- ICH GCP
- US Clinical Trials Registry
- Clinical Trial NCT07477951
The Impact of Automatic Lung Recruitment Postoperative Pulmonary Complications (lung)
The Effect of Automatic Lung Re-expansion on Postoperative Pulmonary Function in Elderly Patients Undergoing Laparoscopic Surgery Under Total Intravenous Anesthesia: A Prospective, Single-center, Randomized Controlled Trial
Study Background and Purpose As society ages, an increasing number of elderly patients undergo surgery. Following surgery, particularly abdominal procedures, patients are susceptible to lung-related issues such as atelectasis (lung collapse) and infection, collectively known as Postoperative Pulmonary Complications (PPCs). These complications are a major factor affecting the recovery of elderly patients.

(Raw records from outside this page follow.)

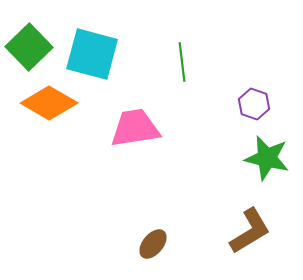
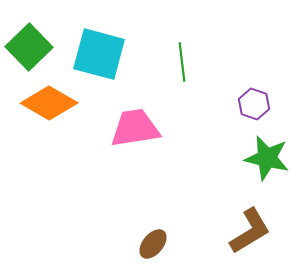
cyan square: moved 7 px right
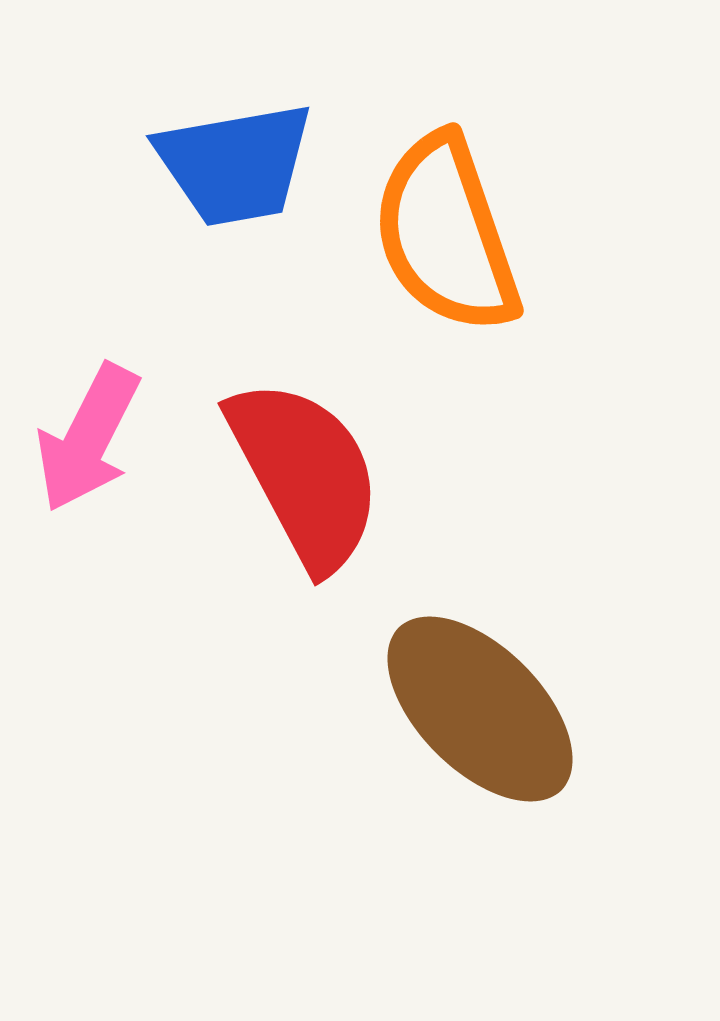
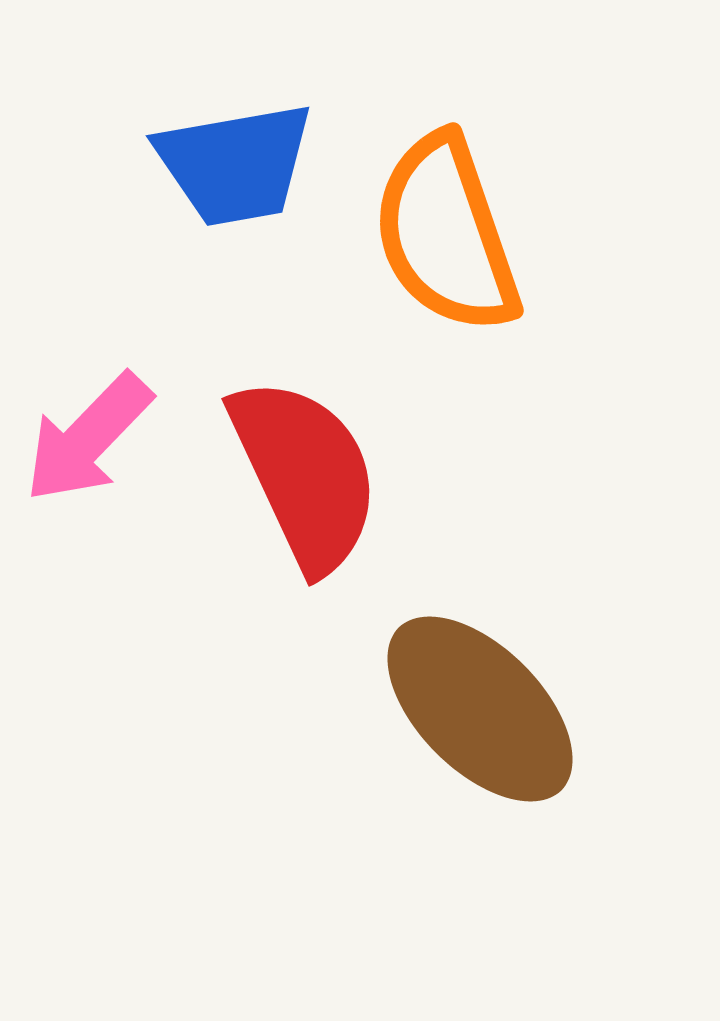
pink arrow: rotated 17 degrees clockwise
red semicircle: rotated 3 degrees clockwise
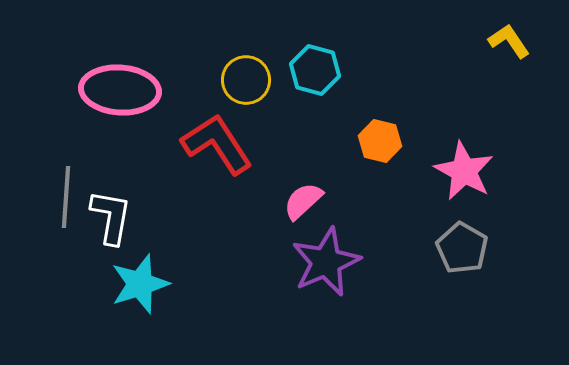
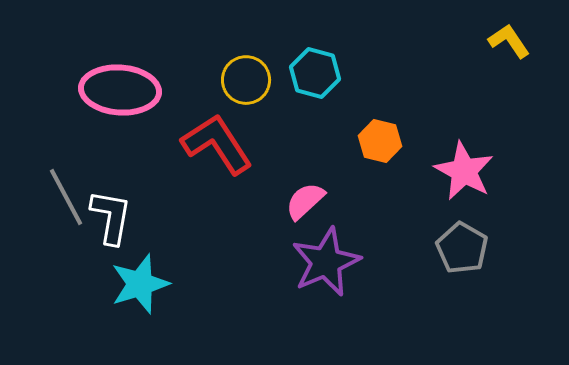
cyan hexagon: moved 3 px down
gray line: rotated 32 degrees counterclockwise
pink semicircle: moved 2 px right
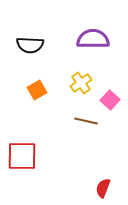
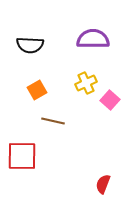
yellow cross: moved 5 px right; rotated 10 degrees clockwise
brown line: moved 33 px left
red semicircle: moved 4 px up
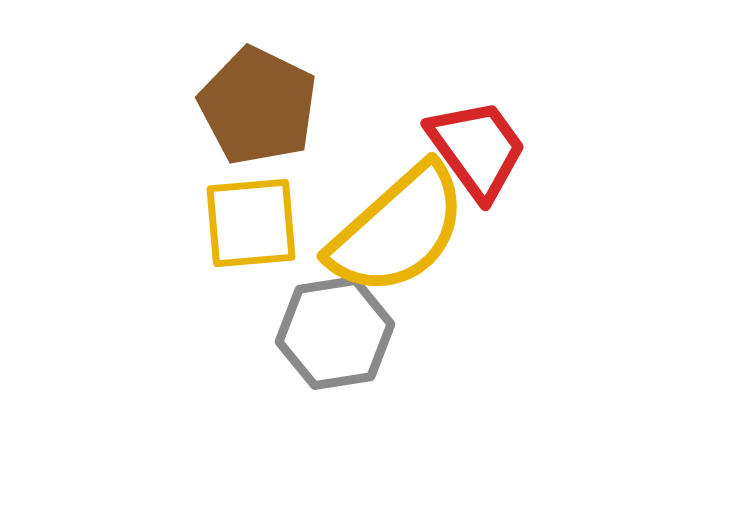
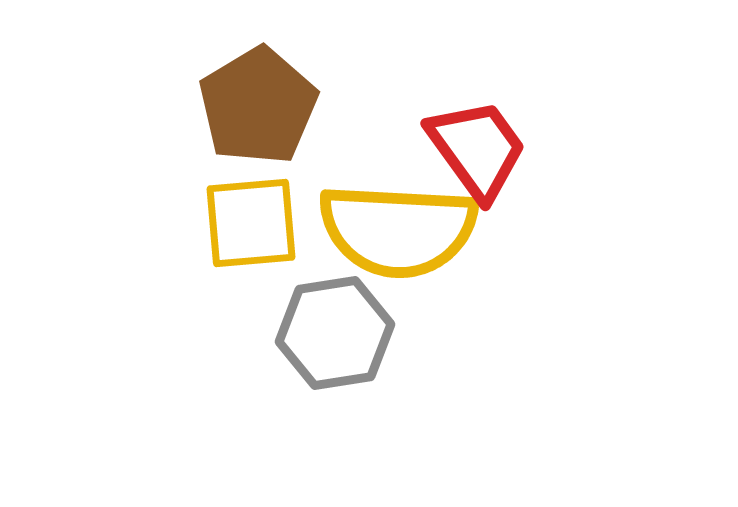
brown pentagon: rotated 15 degrees clockwise
yellow semicircle: rotated 45 degrees clockwise
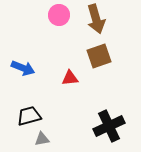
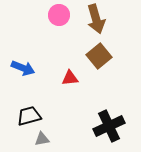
brown square: rotated 20 degrees counterclockwise
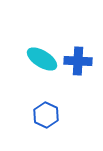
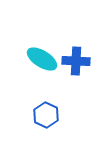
blue cross: moved 2 px left
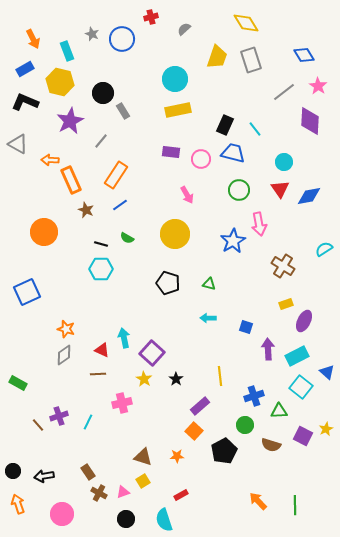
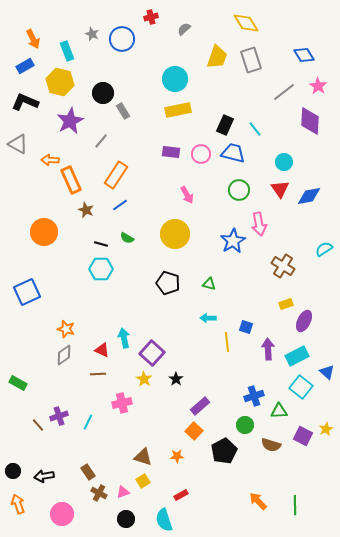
blue rectangle at (25, 69): moved 3 px up
pink circle at (201, 159): moved 5 px up
yellow line at (220, 376): moved 7 px right, 34 px up
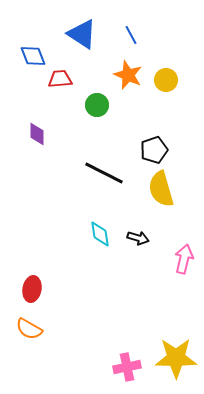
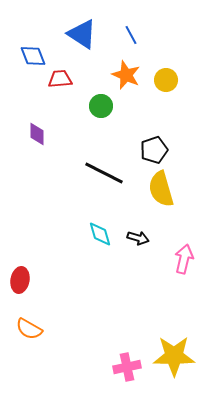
orange star: moved 2 px left
green circle: moved 4 px right, 1 px down
cyan diamond: rotated 8 degrees counterclockwise
red ellipse: moved 12 px left, 9 px up
yellow star: moved 2 px left, 2 px up
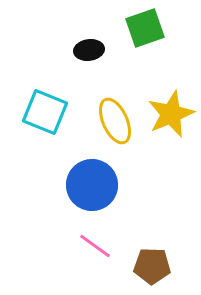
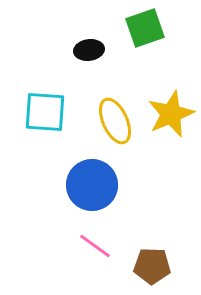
cyan square: rotated 18 degrees counterclockwise
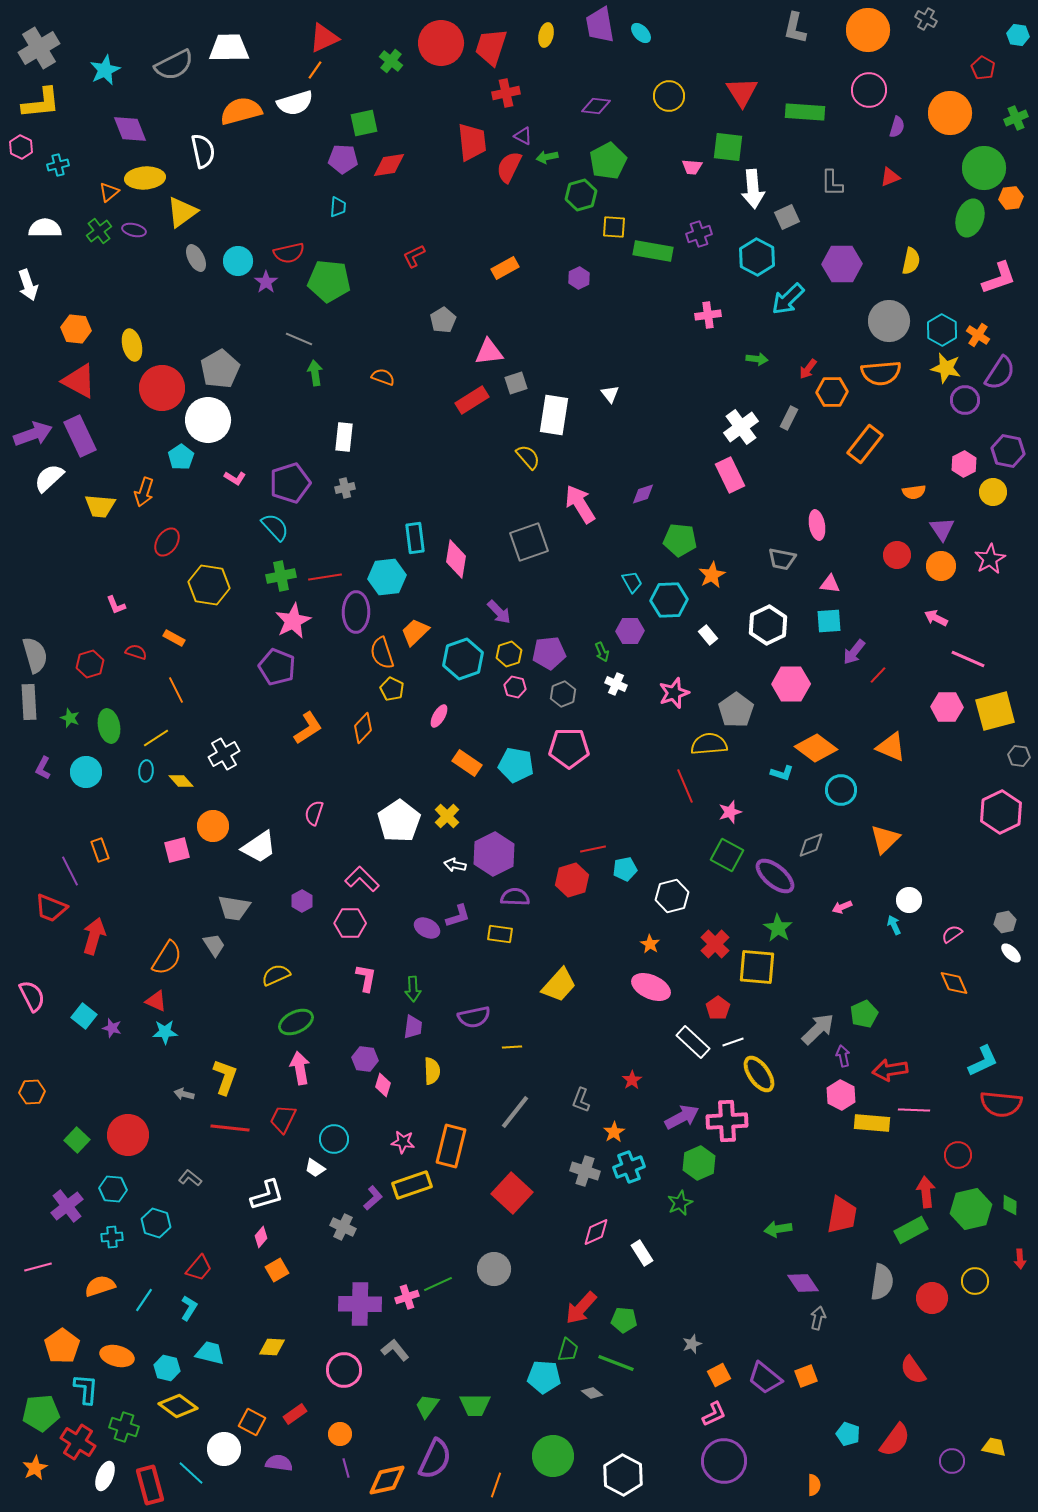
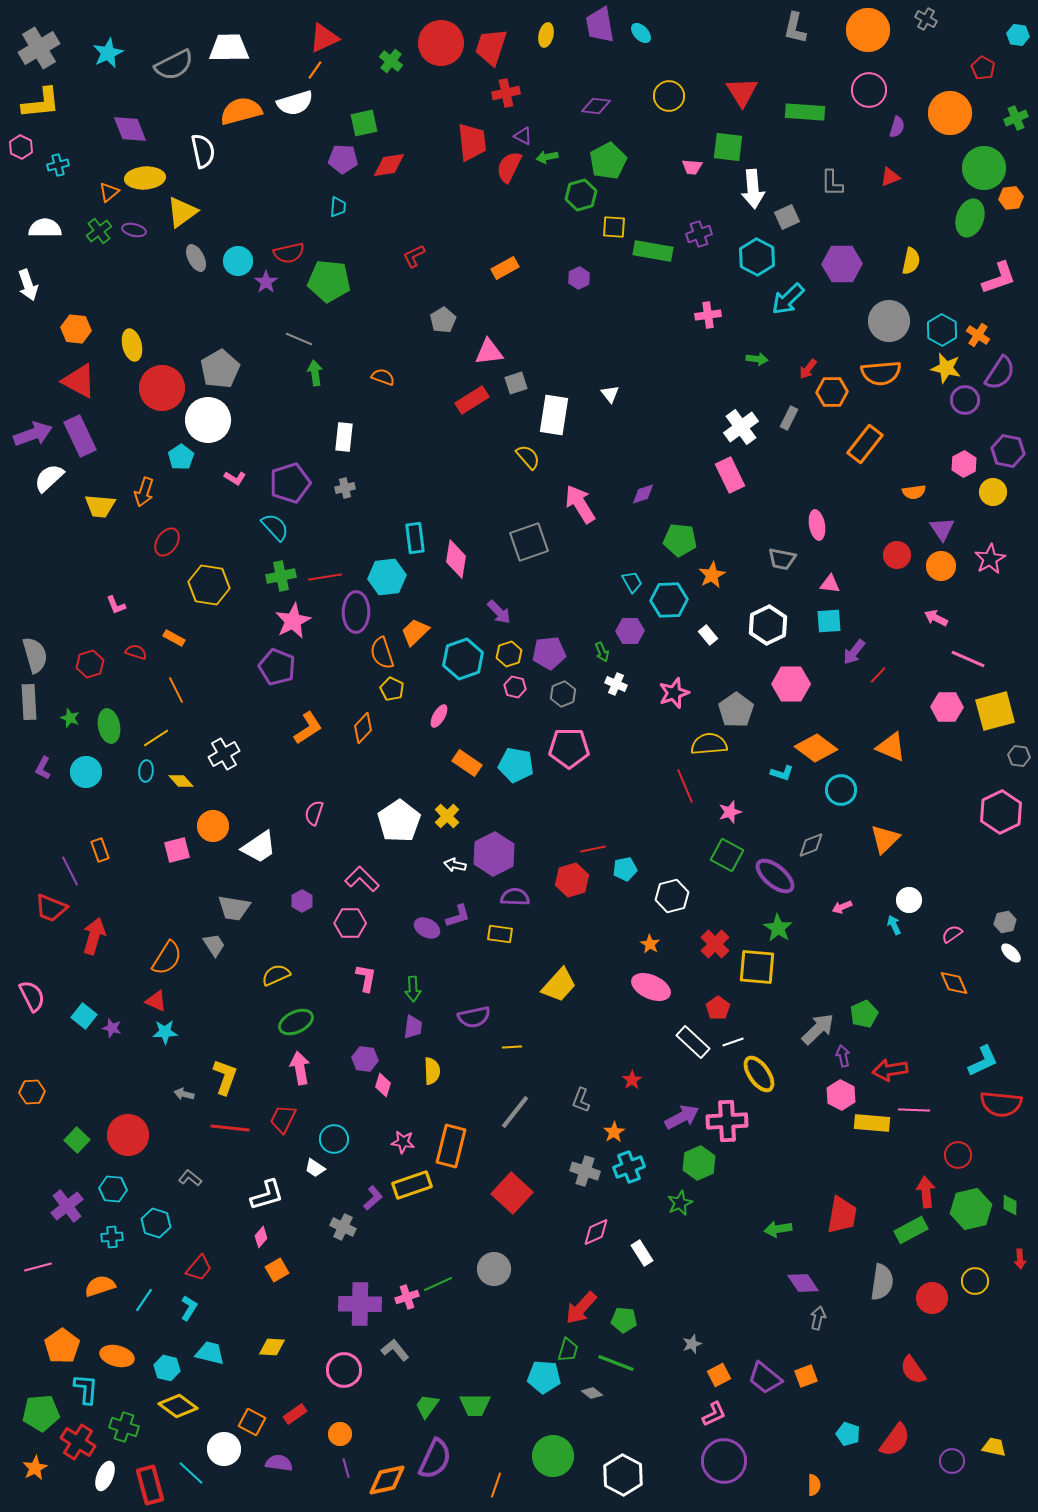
cyan star at (105, 70): moved 3 px right, 17 px up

One method of general anesthesia is called Total Intravenous Anesthesia (TIVA). This study aims to investigate whether using an automated lung recruitment function, a smart feature available on modern anesthesia machines, can help protect lung function and reduce complications in elderly patients undergoing laparoscopic surgery under TIVA. The goal is to identify safer and more effective methods for anesthesia care.
Study Design
This is a clinical research study. Eligible elderly patients who provide consent will be randomly assigned to one of two groups:
Study Group: The automated lung recruitment function on the anesthesia machine will be used to manage breathing during surgery.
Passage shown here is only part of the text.